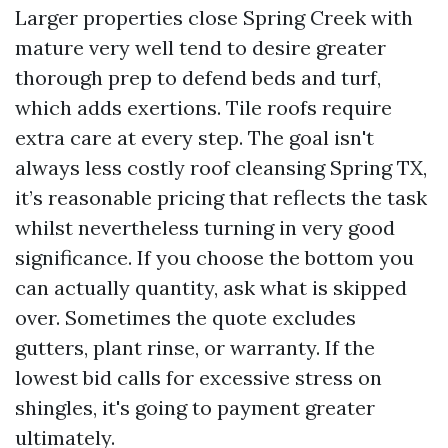
Larger properties close Spring Creek with
mature very well tend to desire greater
thorough prep to defend beds and turf,
which adds exertions. Tile roofs require
extra care at every step. The goal isn't
always less costly roof cleansing Spring TX,
it’s reasonable pricing that reflects the task
whilst nevertheless turning in very good
significance. If you choose the bottom you
can actually quantity, ask what is skipped
over. Sometimes the quote excludes
gutters, plant rinse, or warranty. If the
lowest bid calls for excessive stress on
shingles, it's going to payment greater
ultimately.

What the task requires
Of the entries listed above, reproduce only the lines starting at the line containing "mature very well tend to desire greater" and ending at the line containing "it’s reasonable pricing". Include both, exactly as they stand.

Solution for this exercise
mature very well tend to desire greater
thorough prep to defend beds and turf,
which adds exertions. Tile roofs require
extra care at every step. The goal isn't
always less costly roof cleansing Spring TX,
it’s reasonable pricing that reflects the task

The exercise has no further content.